Aber gerade diese über lange TV-Jahre erfolgte vermeintliche Annäherung von Darsteller und Serien-Alter-Ego sorgte immer wieder für, besonders in Fan-Kreisen gern kolportierte Geschichten: wundergläubige Passanten, die dem Doktor-Dressler-Darsteller Ludwig Haas, gratulieren wider laufen zu können, oder – nicht ganz so schön – Antifaschisten, die Moritz Sachs verprügelten, weil Klausi Beimer in der Serie gerade seine Nazi-Phase durchlief. Auch die Lindenstraßen-Afficionados Kathrin, Markus und Gregor halten das für eher unwahrscheinlich. „Es ist doch jedem klar, daß es sich dabei um Schauspieler handelt – wenn auch nicht unbedingt in einer gewöhnlichen Serie“, meint der 27-jährige Gregor.

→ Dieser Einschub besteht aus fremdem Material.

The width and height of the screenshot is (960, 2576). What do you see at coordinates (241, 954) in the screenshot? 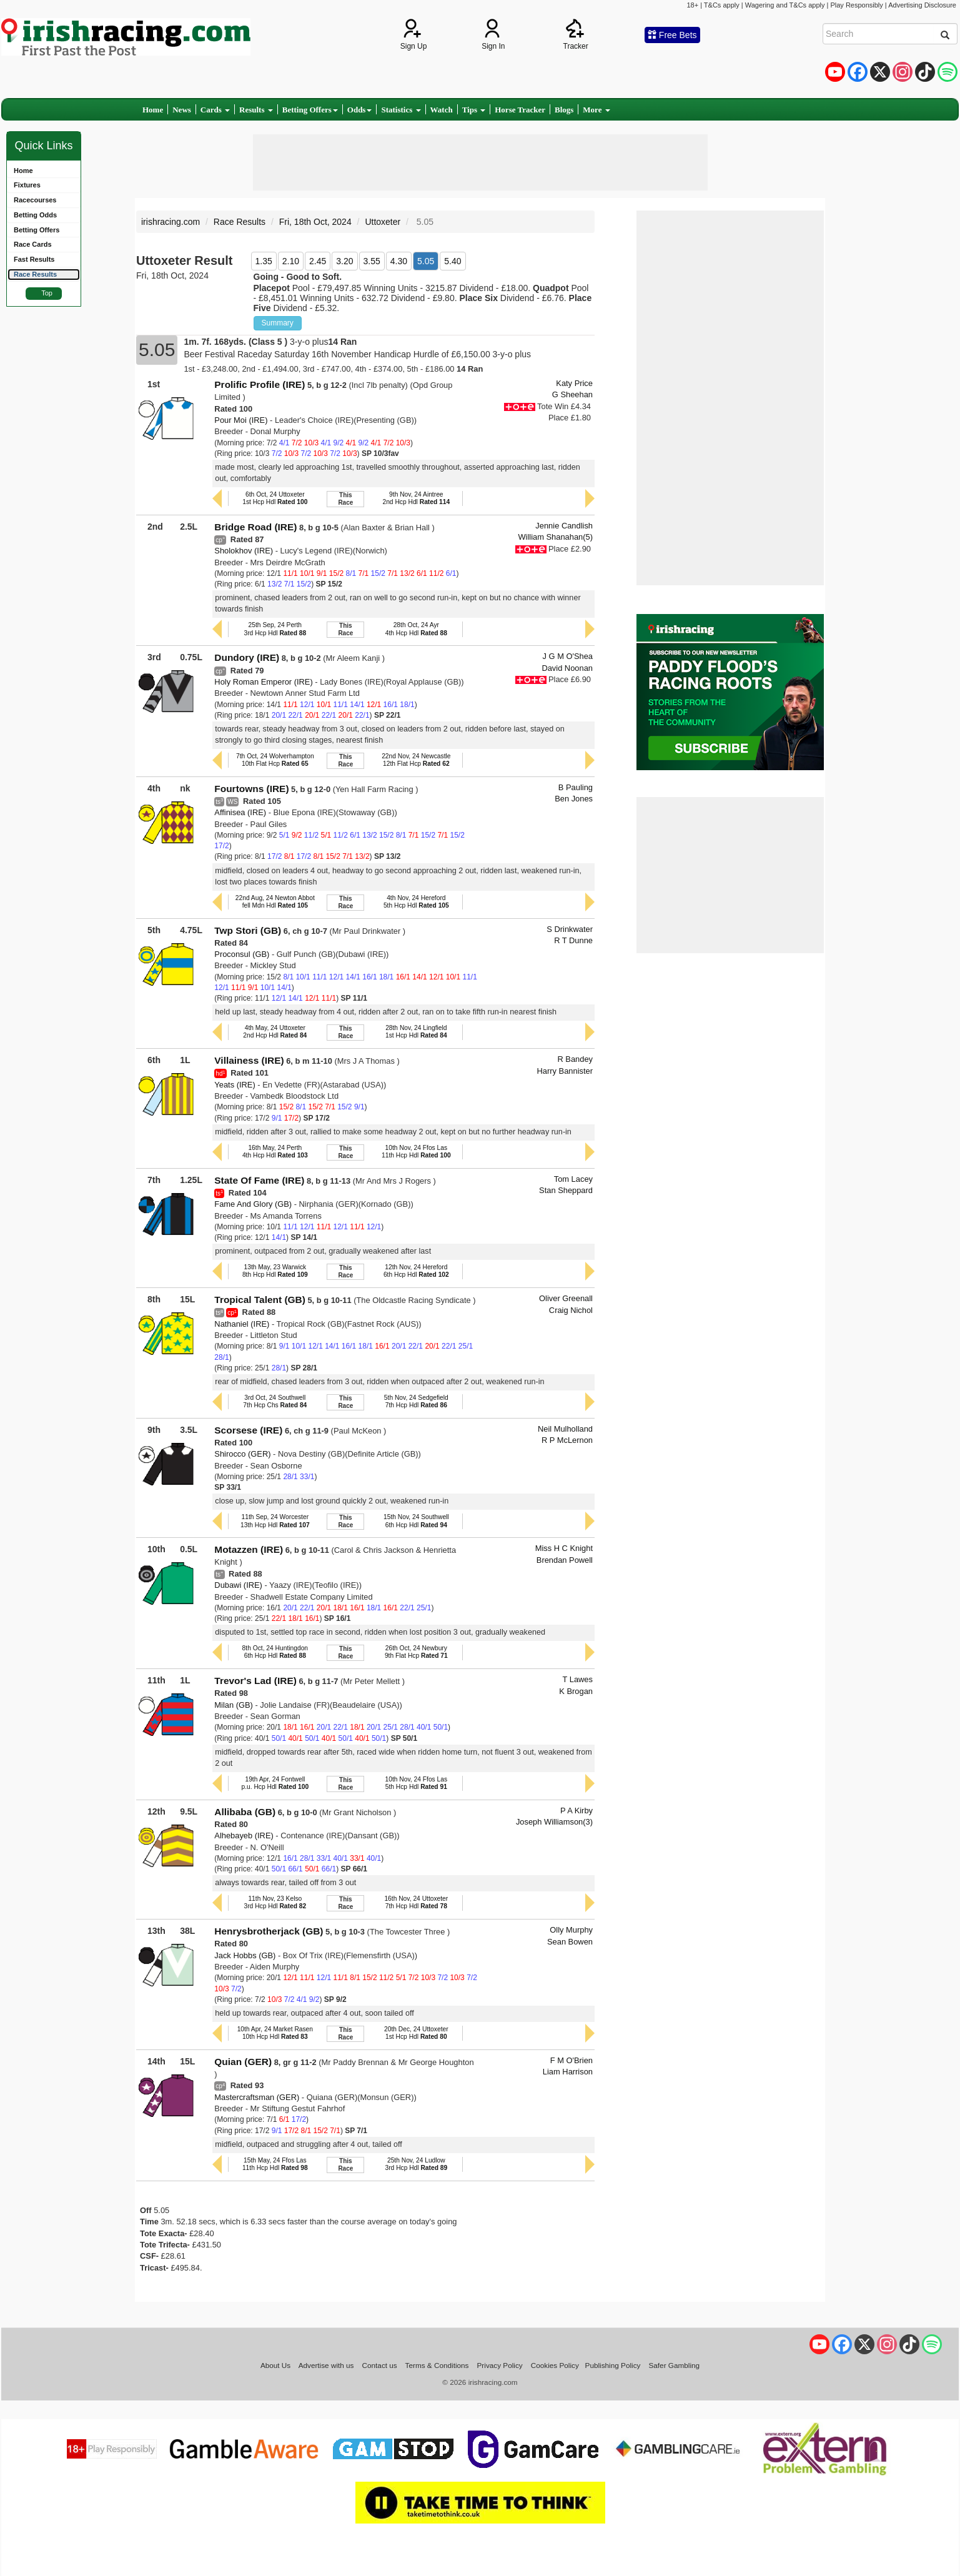
I see `Proconsul (GB)` at bounding box center [241, 954]. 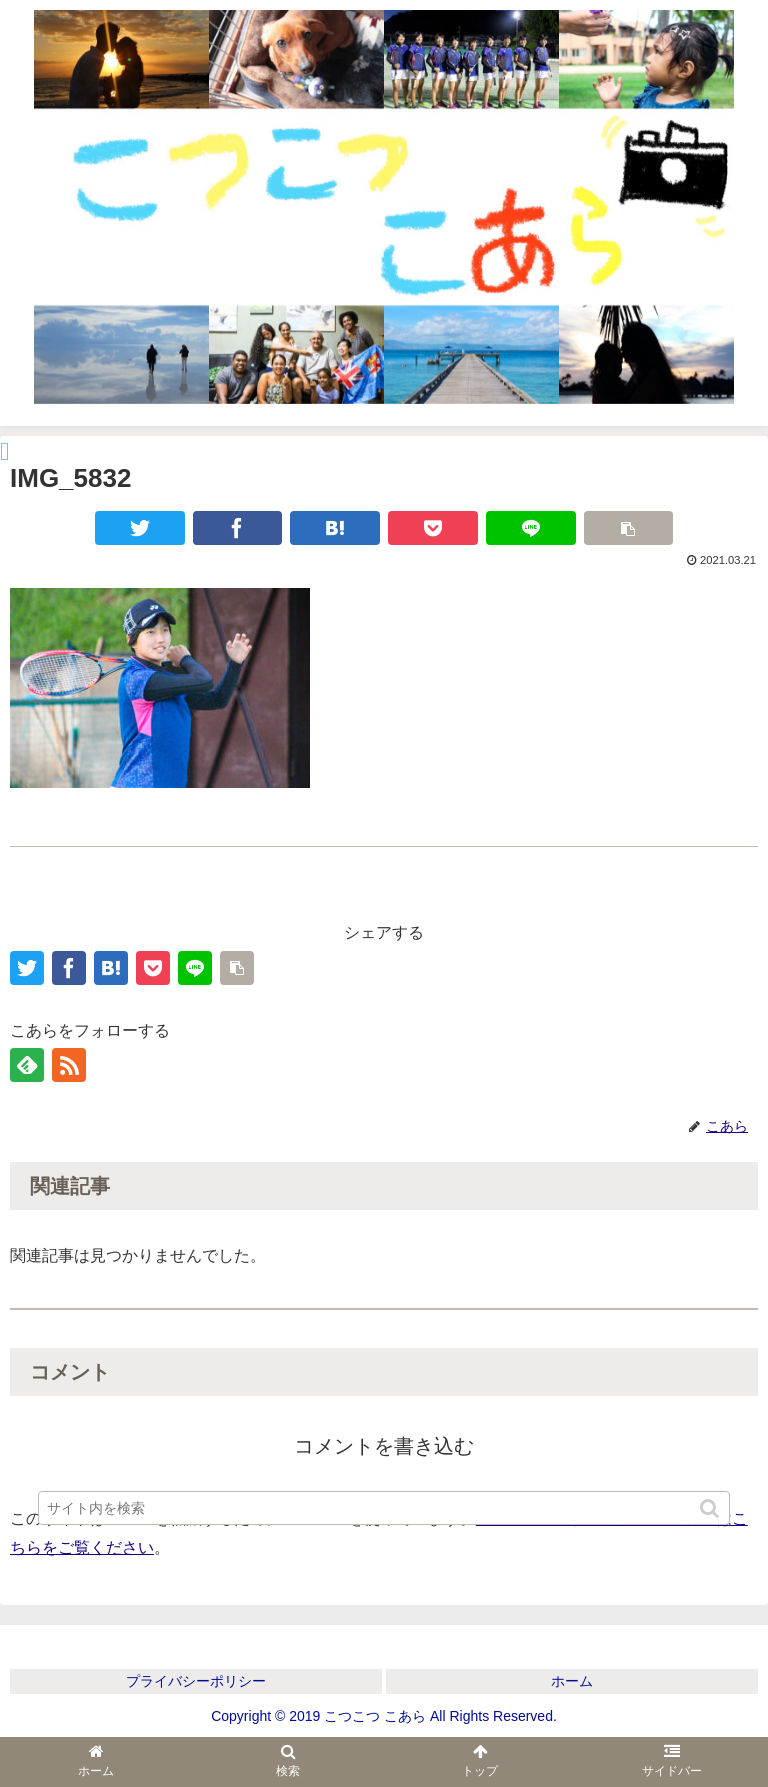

Auf der anderen Seite ist aber ebenso auffällig, daß die Lindenstraße scheinbar das Werk eines verschworenen Teams ist: kaum Skandale um die Darsteller, wie man es ansonsten im schillernden Show-Biz gewöhnt ist. „Das liegt daran, daß die Serie bei den Leuten keine glamourösen Phantasien freisetzt“, beschreibt Uecker die aller dramatischen Verdichtung zum Trotz oft triste Alltagswelt der Lindenstraße. Auch Fan Markus vermutet eher sittlich reifere Zuschauer bei seiner Lieblingsserie: „Das Privatleben der Stars ist doch nur für Teenies interessant, die GZSZ oder Verbotene Liebe gucken.“ Wesentlich spannender findet er es da schon, mit Gleichgesinnten die oft bizarren Handlungsvolten (wie z.B. Doc Dresslers Esoterik-Pyramide am Rollstuhl etwa oder die stark surrealen Folgen von Berta Grieses kurzzeitiger Tablettensucht) aus dreizehn Jahren Lindenstraße zu diskutieren. Und so werden sich auch sicher die nächsten 700 Folgen lang jeden Sonntagabend vier Millionen Menschen jede Störung verbitten.